Le directeur demande ensuite à tous de faire silence pour entrer en phase avec la Grande Harmonie qui unifie les Arts du cirque partout dans l’univers. Le son de la Grande Harmonie augmente dans le silence. Il s’agit du bruit du périphérique auquel s’ajoute celui des climatisations géantes de la DST.
La vibration continue du boulevard périphérique, captée en direct, lentement amplifiée, devient une douce mélodie apaisante.
  Des spécialistes de l’équilibre bardés d’appareils de mesure et équipés de niveaux laser investissent la piste. Ils s’affairent à vérifier la conformité des équipements. Ils prennent la mesure des surfaces et des inclinaisons, inventorient leur matériel en flight-cases, font un ultime debriefing avant de grimper dans les structures pour mettre en route les générateurs d’énergie de l’installation. Les lignes électriques sous tension s’allument le long des traverses. Partout des diodes clignotent pour valider chaque étape de la mise en route.

Profitant des intermèdes d’obscurité pendant la validation des tests de sécurité, des marchands à la sauvette se faufilent dans les gradins. Ils tentent de vendre avec insistance divers produits indispensables, selon eux, au voyageurs en quête d’équilibre. Pointeurs laser, lunettes, ballons à gonfler munis de sifflets, bonbons, miroirs, stylos, masques, téléphones portables sont proposés à prix discount.

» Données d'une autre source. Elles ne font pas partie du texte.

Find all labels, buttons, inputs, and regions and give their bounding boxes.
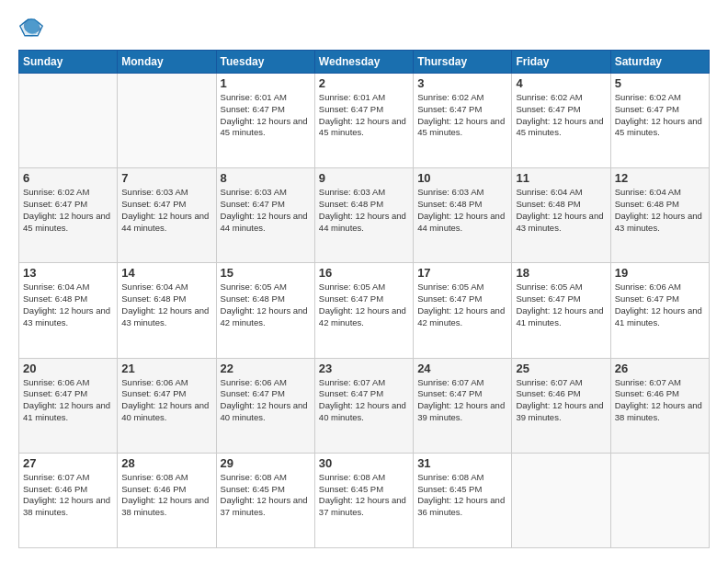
calendar-cell: 26Sunrise: 6:07 AM Sunset: 6:46 PM Dayli… [610,358,709,453]
day-info: Sunrise: 6:02 AM Sunset: 6:47 PM Dayligh… [615,92,705,139]
day-number: 10 [417,171,507,185]
weekday-header-saturday: Saturday [610,51,709,74]
calendar-cell [118,74,216,168]
calendar-cell: 1Sunrise: 6:01 AM Sunset: 6:47 PM Daylig… [216,74,314,168]
day-number: 24 [417,362,507,375]
calendar-cell: 17Sunrise: 6:05 AM Sunset: 6:47 PM Dayli… [414,263,512,358]
day-info: Sunrise: 6:06 AM Sunset: 6:47 PM Dayligh… [23,377,113,424]
day-number: 19 [615,266,705,280]
day-info: Sunrise: 6:03 AM Sunset: 6:48 PM Dayligh… [319,187,409,234]
calendar-cell: 12Sunrise: 6:04 AM Sunset: 6:48 PM Dayli… [610,168,709,263]
day-info: Sunrise: 6:05 AM Sunset: 6:47 PM Dayligh… [516,282,606,328]
calendar-cell: 28Sunrise: 6:08 AM Sunset: 6:46 PM Dayli… [118,453,216,547]
day-info: Sunrise: 6:08 AM Sunset: 6:45 PM Dayligh… [417,472,507,519]
day-info: Sunrise: 6:08 AM Sunset: 6:45 PM Dayligh… [221,472,311,519]
day-number: 29 [221,456,311,470]
calendar-week-row: 13Sunrise: 6:04 AM Sunset: 6:48 PM Dayli… [19,263,710,358]
day-info: Sunrise: 6:06 AM Sunset: 6:47 PM Dayligh… [121,377,211,424]
calendar-cell: 10Sunrise: 6:03 AM Sunset: 6:48 PM Dayli… [414,168,512,263]
calendar-cell [610,453,709,547]
day-number: 7 [121,171,211,185]
day-number: 17 [417,266,507,280]
calendar-cell: 25Sunrise: 6:07 AM Sunset: 6:46 PM Dayli… [512,358,610,453]
day-info: Sunrise: 6:03 AM Sunset: 6:47 PM Dayligh… [121,187,211,234]
calendar-cell: 22Sunrise: 6:06 AM Sunset: 6:47 PM Dayli… [216,358,314,453]
weekday-header-wednesday: Wednesday [314,51,413,74]
calendar-cell: 19Sunrise: 6:06 AM Sunset: 6:47 PM Dayli… [610,263,709,358]
calendar-cell: 21Sunrise: 6:06 AM Sunset: 6:47 PM Dayli… [118,358,216,453]
calendar-cell: 8Sunrise: 6:03 AM Sunset: 6:47 PM Daylig… [216,168,314,263]
day-number: 12 [615,171,705,185]
day-info: Sunrise: 6:05 AM Sunset: 6:47 PM Dayligh… [319,282,409,328]
calendar-cell [512,453,610,547]
calendar-cell: 11Sunrise: 6:04 AM Sunset: 6:48 PM Dayli… [512,168,610,263]
day-info: Sunrise: 6:04 AM Sunset: 6:48 PM Dayligh… [516,187,606,234]
calendar-week-row: 1Sunrise: 6:01 AM Sunset: 6:47 PM Daylig… [19,74,710,168]
calendar-week-row: 27Sunrise: 6:07 AM Sunset: 6:46 PM Dayli… [19,453,710,547]
calendar-cell: 24Sunrise: 6:07 AM Sunset: 6:47 PM Dayli… [414,358,512,453]
day-number: 21 [121,362,211,375]
day-info: Sunrise: 6:07 AM Sunset: 6:46 PM Dayligh… [516,377,606,424]
weekday-header-sunday: Sunday [19,51,118,74]
day-info: Sunrise: 6:08 AM Sunset: 6:46 PM Dayligh… [121,472,211,519]
day-info: Sunrise: 6:08 AM Sunset: 6:45 PM Dayligh… [319,472,409,519]
day-number: 16 [319,266,409,280]
day-number: 2 [319,76,409,90]
day-info: Sunrise: 6:06 AM Sunset: 6:47 PM Dayligh… [615,282,705,328]
day-info: Sunrise: 6:01 AM Sunset: 6:47 PM Dayligh… [319,92,409,139]
day-number: 13 [23,266,113,280]
weekday-header-friday: Friday [512,51,610,74]
page: SundayMondayTuesdayWednesdayThursdayFrid… [0,0,728,563]
day-number: 8 [221,171,311,185]
calendar-cell: 14Sunrise: 6:04 AM Sunset: 6:48 PM Dayli… [118,263,216,358]
calendar-header-row: SundayMondayTuesdayWednesdayThursdayFrid… [19,51,710,74]
calendar-cell: 6Sunrise: 6:02 AM Sunset: 6:47 PM Daylig… [19,168,118,263]
weekday-header-monday: Monday [118,51,216,74]
day-info: Sunrise: 6:05 AM Sunset: 6:48 PM Dayligh… [221,282,311,328]
calendar-cell: 3Sunrise: 6:02 AM Sunset: 6:47 PM Daylig… [414,74,512,168]
weekday-header-tuesday: Tuesday [216,51,314,74]
calendar-cell [19,74,118,168]
calendar-cell: 31Sunrise: 6:08 AM Sunset: 6:45 PM Dayli… [414,453,512,547]
calendar-cell: 2Sunrise: 6:01 AM Sunset: 6:47 PM Daylig… [314,74,413,168]
calendar-cell: 23Sunrise: 6:07 AM Sunset: 6:47 PM Dayli… [314,358,413,453]
day-info: Sunrise: 6:02 AM Sunset: 6:47 PM Dayligh… [516,92,606,139]
day-number: 22 [221,362,311,375]
day-number: 6 [23,171,113,185]
day-number: 30 [319,456,409,470]
day-info: Sunrise: 6:05 AM Sunset: 6:47 PM Dayligh… [417,282,507,328]
day-info: Sunrise: 6:06 AM Sunset: 6:47 PM Dayligh… [221,377,311,424]
day-number: 4 [516,76,606,90]
calendar-cell: 18Sunrise: 6:05 AM Sunset: 6:47 PM Dayli… [512,263,610,358]
logo [18,15,48,40]
day-info: Sunrise: 6:07 AM Sunset: 6:47 PM Dayligh… [319,377,409,424]
header [18,15,710,40]
calendar-cell: 30Sunrise: 6:08 AM Sunset: 6:45 PM Dayli… [314,453,413,547]
day-number: 9 [319,171,409,185]
calendar-cell: 7Sunrise: 6:03 AM Sunset: 6:47 PM Daylig… [118,168,216,263]
day-number: 23 [319,362,409,375]
weekday-header-thursday: Thursday [414,51,512,74]
day-number: 1 [221,76,311,90]
calendar-cell: 9Sunrise: 6:03 AM Sunset: 6:48 PM Daylig… [314,168,413,263]
day-info: Sunrise: 6:07 AM Sunset: 6:47 PM Dayligh… [417,377,507,424]
day-info: Sunrise: 6:02 AM Sunset: 6:47 PM Dayligh… [417,92,507,139]
day-number: 20 [23,362,113,375]
logo-icon [18,15,44,40]
day-info: Sunrise: 6:03 AM Sunset: 6:48 PM Dayligh… [417,187,507,234]
calendar-week-row: 20Sunrise: 6:06 AM Sunset: 6:47 PM Dayli… [19,358,710,453]
calendar-cell: 13Sunrise: 6:04 AM Sunset: 6:48 PM Dayli… [19,263,118,358]
calendar-week-row: 6Sunrise: 6:02 AM Sunset: 6:47 PM Daylig… [19,168,710,263]
day-number: 26 [615,362,705,375]
day-number: 25 [516,362,606,375]
calendar-cell: 20Sunrise: 6:06 AM Sunset: 6:47 PM Dayli… [19,358,118,453]
day-info: Sunrise: 6:07 AM Sunset: 6:46 PM Dayligh… [615,377,705,424]
calendar-table: SundayMondayTuesdayWednesdayThursdayFrid… [18,50,710,548]
day-number: 5 [615,76,705,90]
day-info: Sunrise: 6:04 AM Sunset: 6:48 PM Dayligh… [121,282,211,328]
calendar-cell: 5Sunrise: 6:02 AM Sunset: 6:47 PM Daylig… [610,74,709,168]
day-info: Sunrise: 6:01 AM Sunset: 6:47 PM Dayligh… [221,92,311,139]
day-number: 14 [121,266,211,280]
day-info: Sunrise: 6:04 AM Sunset: 6:48 PM Dayligh… [23,282,113,328]
day-number: 11 [516,171,606,185]
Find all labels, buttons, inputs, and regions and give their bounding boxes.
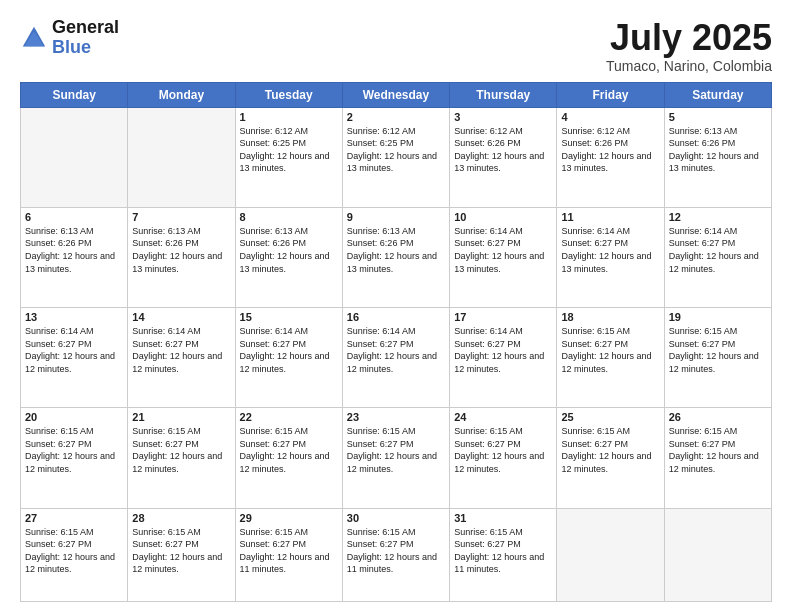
logo: General Blue [20,18,119,58]
calendar-cell [664,508,771,601]
day-number: 22 [240,411,338,423]
day-number: 10 [454,211,552,223]
cell-details: Sunrise: 6:15 AMSunset: 6:27 PMDaylight:… [561,425,659,475]
calendar-cell: 17Sunrise: 6:14 AMSunset: 6:27 PMDayligh… [450,308,557,408]
calendar-cell [21,107,128,207]
calendar-cell: 29Sunrise: 6:15 AMSunset: 6:27 PMDayligh… [235,508,342,601]
calendar-cell: 28Sunrise: 6:15 AMSunset: 6:27 PMDayligh… [128,508,235,601]
calendar-cell: 24Sunrise: 6:15 AMSunset: 6:27 PMDayligh… [450,408,557,508]
day-number: 23 [347,411,445,423]
calendar-cell: 7Sunrise: 6:13 AMSunset: 6:26 PMDaylight… [128,207,235,307]
weekday-header: Monday [128,82,235,107]
weekday-header: Tuesday [235,82,342,107]
calendar-cell [557,508,664,601]
day-number: 6 [25,211,123,223]
day-number: 8 [240,211,338,223]
day-number: 13 [25,311,123,323]
calendar-cell: 14Sunrise: 6:14 AMSunset: 6:27 PMDayligh… [128,308,235,408]
cell-details: Sunrise: 6:14 AMSunset: 6:27 PMDaylight:… [240,325,338,375]
cell-details: Sunrise: 6:12 AMSunset: 6:26 PMDaylight:… [454,125,552,175]
day-number: 17 [454,311,552,323]
svg-marker-1 [24,31,44,46]
logo-icon [20,24,48,52]
calendar-table: SundayMondayTuesdayWednesdayThursdayFrid… [20,82,772,602]
calendar-cell: 25Sunrise: 6:15 AMSunset: 6:27 PMDayligh… [557,408,664,508]
day-number: 24 [454,411,552,423]
day-number: 16 [347,311,445,323]
cell-details: Sunrise: 6:15 AMSunset: 6:27 PMDaylight:… [240,425,338,475]
location: Tumaco, Narino, Colombia [606,58,772,74]
day-number: 21 [132,411,230,423]
calendar-cell: 11Sunrise: 6:14 AMSunset: 6:27 PMDayligh… [557,207,664,307]
calendar-cell: 18Sunrise: 6:15 AMSunset: 6:27 PMDayligh… [557,308,664,408]
day-number: 7 [132,211,230,223]
calendar-cell: 9Sunrise: 6:13 AMSunset: 6:26 PMDaylight… [342,207,449,307]
day-number: 5 [669,111,767,123]
day-number: 26 [669,411,767,423]
cell-details: Sunrise: 6:13 AMSunset: 6:26 PMDaylight:… [132,225,230,275]
logo-text: General Blue [52,18,119,58]
cell-details: Sunrise: 6:13 AMSunset: 6:26 PMDaylight:… [669,125,767,175]
cell-details: Sunrise: 6:15 AMSunset: 6:27 PMDaylight:… [240,526,338,576]
weekday-header: Wednesday [342,82,449,107]
calendar-cell: 4Sunrise: 6:12 AMSunset: 6:26 PMDaylight… [557,107,664,207]
cell-details: Sunrise: 6:15 AMSunset: 6:27 PMDaylight:… [132,526,230,576]
weekday-header: Thursday [450,82,557,107]
calendar-week-row: 20Sunrise: 6:15 AMSunset: 6:27 PMDayligh… [21,408,772,508]
calendar-cell: 2Sunrise: 6:12 AMSunset: 6:25 PMDaylight… [342,107,449,207]
cell-details: Sunrise: 6:15 AMSunset: 6:27 PMDaylight:… [454,526,552,576]
calendar-cell: 23Sunrise: 6:15 AMSunset: 6:27 PMDayligh… [342,408,449,508]
calendar-cell: 31Sunrise: 6:15 AMSunset: 6:27 PMDayligh… [450,508,557,601]
cell-details: Sunrise: 6:14 AMSunset: 6:27 PMDaylight:… [347,325,445,375]
cell-details: Sunrise: 6:15 AMSunset: 6:27 PMDaylight:… [132,425,230,475]
day-number: 29 [240,512,338,524]
title-block: July 2025 Tumaco, Narino, Colombia [606,18,772,74]
cell-details: Sunrise: 6:14 AMSunset: 6:27 PMDaylight:… [132,325,230,375]
calendar-cell: 30Sunrise: 6:15 AMSunset: 6:27 PMDayligh… [342,508,449,601]
calendar-cell: 27Sunrise: 6:15 AMSunset: 6:27 PMDayligh… [21,508,128,601]
cell-details: Sunrise: 6:14 AMSunset: 6:27 PMDaylight:… [454,325,552,375]
day-number: 1 [240,111,338,123]
cell-details: Sunrise: 6:15 AMSunset: 6:27 PMDaylight:… [347,425,445,475]
calendar-cell: 19Sunrise: 6:15 AMSunset: 6:27 PMDayligh… [664,308,771,408]
cell-details: Sunrise: 6:12 AMSunset: 6:25 PMDaylight:… [347,125,445,175]
month-title: July 2025 [606,18,772,58]
calendar-cell: 3Sunrise: 6:12 AMSunset: 6:26 PMDaylight… [450,107,557,207]
calendar-cell: 10Sunrise: 6:14 AMSunset: 6:27 PMDayligh… [450,207,557,307]
calendar-cell: 20Sunrise: 6:15 AMSunset: 6:27 PMDayligh… [21,408,128,508]
calendar-cell: 15Sunrise: 6:14 AMSunset: 6:27 PMDayligh… [235,308,342,408]
day-number: 27 [25,512,123,524]
cell-details: Sunrise: 6:14 AMSunset: 6:27 PMDaylight:… [669,225,767,275]
day-number: 2 [347,111,445,123]
cell-details: Sunrise: 6:15 AMSunset: 6:27 PMDaylight:… [25,425,123,475]
cell-details: Sunrise: 6:14 AMSunset: 6:27 PMDaylight:… [25,325,123,375]
cell-details: Sunrise: 6:13 AMSunset: 6:26 PMDaylight:… [347,225,445,275]
calendar-week-row: 13Sunrise: 6:14 AMSunset: 6:27 PMDayligh… [21,308,772,408]
day-number: 18 [561,311,659,323]
calendar-cell: 6Sunrise: 6:13 AMSunset: 6:26 PMDaylight… [21,207,128,307]
day-number: 15 [240,311,338,323]
weekday-header: Friday [557,82,664,107]
cell-details: Sunrise: 6:14 AMSunset: 6:27 PMDaylight:… [454,225,552,275]
cell-details: Sunrise: 6:12 AMSunset: 6:26 PMDaylight:… [561,125,659,175]
header: General Blue July 2025 Tumaco, Narino, C… [20,18,772,74]
calendar-cell: 21Sunrise: 6:15 AMSunset: 6:27 PMDayligh… [128,408,235,508]
day-number: 9 [347,211,445,223]
weekday-header: Saturday [664,82,771,107]
calendar-cell: 5Sunrise: 6:13 AMSunset: 6:26 PMDaylight… [664,107,771,207]
day-number: 25 [561,411,659,423]
cell-details: Sunrise: 6:15 AMSunset: 6:27 PMDaylight:… [454,425,552,475]
cell-details: Sunrise: 6:15 AMSunset: 6:27 PMDaylight:… [347,526,445,576]
calendar-week-row: 27Sunrise: 6:15 AMSunset: 6:27 PMDayligh… [21,508,772,601]
cell-details: Sunrise: 6:13 AMSunset: 6:26 PMDaylight:… [25,225,123,275]
cell-details: Sunrise: 6:15 AMSunset: 6:27 PMDaylight:… [669,325,767,375]
cell-details: Sunrise: 6:13 AMSunset: 6:26 PMDaylight:… [240,225,338,275]
day-number: 30 [347,512,445,524]
calendar-cell: 1Sunrise: 6:12 AMSunset: 6:25 PMDaylight… [235,107,342,207]
day-number: 4 [561,111,659,123]
day-number: 12 [669,211,767,223]
cell-details: Sunrise: 6:15 AMSunset: 6:27 PMDaylight:… [669,425,767,475]
day-number: 11 [561,211,659,223]
calendar-cell: 26Sunrise: 6:15 AMSunset: 6:27 PMDayligh… [664,408,771,508]
cell-details: Sunrise: 6:15 AMSunset: 6:27 PMDaylight:… [25,526,123,576]
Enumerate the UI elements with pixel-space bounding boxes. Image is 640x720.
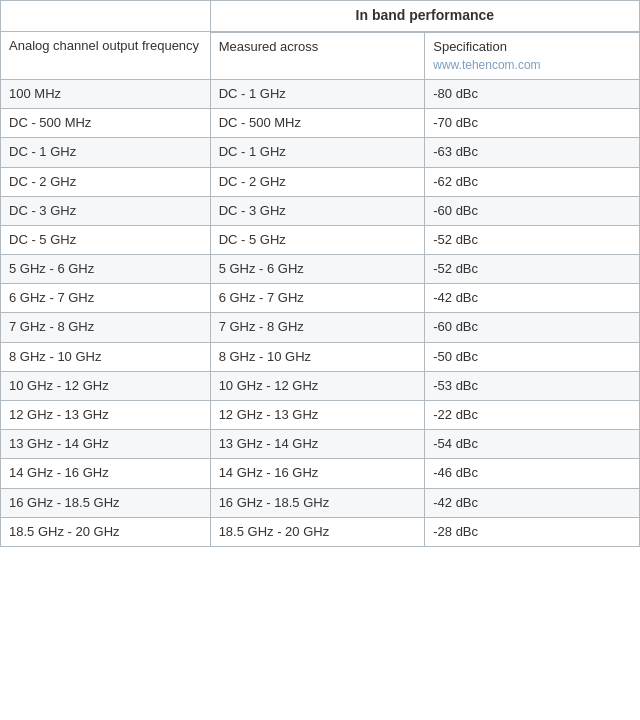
table-row: 6 GHz - 7 GHz6 GHz - 7 GHz-42 dBc — [1, 284, 640, 313]
spec-cell: -63 dBc — [425, 138, 640, 167]
table-row: DC - 2 GHzDC - 2 GHz-62 dBc — [1, 167, 640, 196]
table-row: 10 GHz - 12 GHz10 GHz - 12 GHz-53 dBc — [1, 371, 640, 400]
spec-cell: -42 dBc — [425, 488, 640, 517]
measured-cell: DC - 500 MHz — [210, 109, 425, 138]
table-row: DC - 3 GHzDC - 3 GHz-60 dBc — [1, 196, 640, 225]
measured-cell: DC - 5 GHz — [210, 225, 425, 254]
spec-cell: -52 dBc — [425, 255, 640, 284]
spec-cell: -62 dBc — [425, 167, 640, 196]
table-row: 7 GHz - 8 GHz7 GHz - 8 GHz-60 dBc — [1, 313, 640, 342]
freq-cell: DC - 1 GHz — [1, 138, 211, 167]
spec-cell: -53 dBc — [425, 371, 640, 400]
freq-cell: DC - 5 GHz — [1, 225, 211, 254]
freq-cell: 12 GHz - 13 GHz — [1, 401, 211, 430]
spec-subheader: Specification www.tehencom.com — [425, 32, 640, 80]
freq-col-header — [1, 1, 211, 32]
measured-cell: 12 GHz - 13 GHz — [210, 401, 425, 430]
watermark: www.tehencom.com — [433, 58, 540, 72]
measured-cell: 6 GHz - 7 GHz — [210, 284, 425, 313]
measured-cell: DC - 3 GHz — [210, 196, 425, 225]
table-row: 8 GHz - 10 GHz8 GHz - 10 GHz-50 dBc — [1, 342, 640, 371]
measured-cell: 18.5 GHz - 20 GHz — [210, 517, 425, 546]
measured-cell: 7 GHz - 8 GHz — [210, 313, 425, 342]
spec-cell: -42 dBc — [425, 284, 640, 313]
table-row: 12 GHz - 13 GHz12 GHz - 13 GHz-22 dBc — [1, 401, 640, 430]
measured-cell: DC - 2 GHz — [210, 167, 425, 196]
measured-cell: 5 GHz - 6 GHz — [210, 255, 425, 284]
spec-cell: -60 dBc — [425, 196, 640, 225]
table-row: 16 GHz - 18.5 GHz16 GHz - 18.5 GHz-42 dB… — [1, 488, 640, 517]
measured-cell: 14 GHz - 16 GHz — [210, 459, 425, 488]
measured-cell: 8 GHz - 10 GHz — [210, 342, 425, 371]
freq-cell: 6 GHz - 7 GHz — [1, 284, 211, 313]
spec-cell: -60 dBc — [425, 313, 640, 342]
table-row: DC - 5 GHzDC - 5 GHz-52 dBc — [1, 225, 640, 254]
freq-cell: 100 MHz — [1, 79, 211, 108]
spec-cell: -80 dBc — [425, 79, 640, 108]
spec-cell: -50 dBc — [425, 342, 640, 371]
measured-cell: 13 GHz - 14 GHz — [210, 430, 425, 459]
table-row: 13 GHz - 14 GHz13 GHz - 14 GHz-54 dBc — [1, 430, 640, 459]
measured-cell: DC - 1 GHz — [210, 79, 425, 108]
spec-label: Specification — [433, 39, 507, 54]
table-row: 18.5 GHz - 20 GHz18.5 GHz - 20 GHz-28 dB… — [1, 517, 640, 546]
measured-cell: 10 GHz - 12 GHz — [210, 371, 425, 400]
freq-cell: 10 GHz - 12 GHz — [1, 371, 211, 400]
measured-subheader: Measured across — [210, 32, 425, 80]
main-header: In band performance — [210, 1, 639, 32]
spec-cell: -52 dBc — [425, 225, 640, 254]
table-row: 100 MHzDC - 1 GHz-80 dBc — [1, 79, 640, 108]
freq-cell: 5 GHz - 6 GHz — [1, 255, 211, 284]
freq-cell: 8 GHz - 10 GHz — [1, 342, 211, 371]
table-row: 5 GHz - 6 GHz5 GHz - 6 GHz-52 dBc — [1, 255, 640, 284]
freq-subheader: Analog channel output frequency — [1, 32, 211, 80]
freq-cell: 14 GHz - 16 GHz — [1, 459, 211, 488]
spec-cell: -22 dBc — [425, 401, 640, 430]
spec-cell: -70 dBc — [425, 109, 640, 138]
freq-cell: 16 GHz - 18.5 GHz — [1, 488, 211, 517]
measured-cell: 16 GHz - 18.5 GHz — [210, 488, 425, 517]
freq-cell: 18.5 GHz - 20 GHz — [1, 517, 211, 546]
table-row: DC - 500 MHzDC - 500 MHz-70 dBc — [1, 109, 640, 138]
spec-cell: -28 dBc — [425, 517, 640, 546]
freq-cell: DC - 3 GHz — [1, 196, 211, 225]
freq-cell: 7 GHz - 8 GHz — [1, 313, 211, 342]
freq-cell: 13 GHz - 14 GHz — [1, 430, 211, 459]
spec-cell: -54 dBc — [425, 430, 640, 459]
performance-table: In band performance Analog channel outpu… — [0, 0, 640, 547]
table-row: DC - 1 GHzDC - 1 GHz-63 dBc — [1, 138, 640, 167]
table-row: 14 GHz - 16 GHz14 GHz - 16 GHz-46 dBc — [1, 459, 640, 488]
spec-cell: -46 dBc — [425, 459, 640, 488]
freq-cell: DC - 500 MHz — [1, 109, 211, 138]
measured-cell: DC - 1 GHz — [210, 138, 425, 167]
freq-cell: DC - 2 GHz — [1, 167, 211, 196]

Un spécialiste en équilibre sur une barre suspendue au dessus des gradins explique aux spectateurs qu’en cas de modification du programme, ils seront amener à se déplacer dans les gradins durant l’attraction. Dans cette éventualité, une simulation de déplacement d’une partie des personnes présentes est supervisée par l’équilibriste . Il s’agit d’éviter, à titre préventif, tout risques de panique.

Pendant ce temps, la check-list des principaux éléments de l’attraction, testés l’un après l’autre se termine. L’équilibre est optimum. L’attraction peut commencer.

Les écrans diffusent des images démonstratives sur la dangerosité d’un environnement sans repère, sans quadrillage et sans horizontalité.

La plateforme d’études acrobatiques du Cirque Electrique signe la couverture de la Porte des Lilas

La couverture de la porte des Lilas, fondation du Cirque Electrique, a été réalisée de 2005 à 2007 pour un coût de 99 M€ TTC, hors aménagements de surface, financé par la Ville de Paris, à hauteur de 47,41 M€, avec la participation de la région Île-de-France (subvention de 29 M€) et de l’État (subvention de 22,59 M€).

Les chapiteaux du Cirque Electrique qui surplombent l’entrée du tunnel de la Porte des Lilas symbolisent l’activisme de la Ville de Paris et la volonté de nos élus d’atteindre, dans un avenir proche, l’équilibre optimum.

La Ville de Paris, maître d’ouvrage de l’opération, s’est appuyée sur une assistance à maîtrise d’ouvrage assurée par le personnel au sol du Bureau des Prévisions. Le maître d’œuvre est la plateforme d’études acrobatiques du Cirque Electrique (PEACE).

Contactez la billetterie du Cirque Electrique

Un colis à usage strictement acrobatique et contenant du fluor radioactif a été perdu lundi matin sur le périphérique de Paris, selon la préfecture.

Ce colis a été perdu au niveau de la Porte des Lilas, sous l’esplanade du Cirque Electrique, précise dans un communiqué la préfecture. Elle met en garde les personnes pouvant être amenées à retrouver ce colis puisque le produit contenu, le fluor radioactif, est considéré comme dangereux pour la santé « s’il est manipulé hors protocole acrobatique ».

La préfecture décrit ce colis comme « une caisse métallique, de 28 cm de haut sur 20 cm de côté », préconise de ne pas l’ouvrir, si le colis est repéré, et de contacter la billetterie du cirque électrique.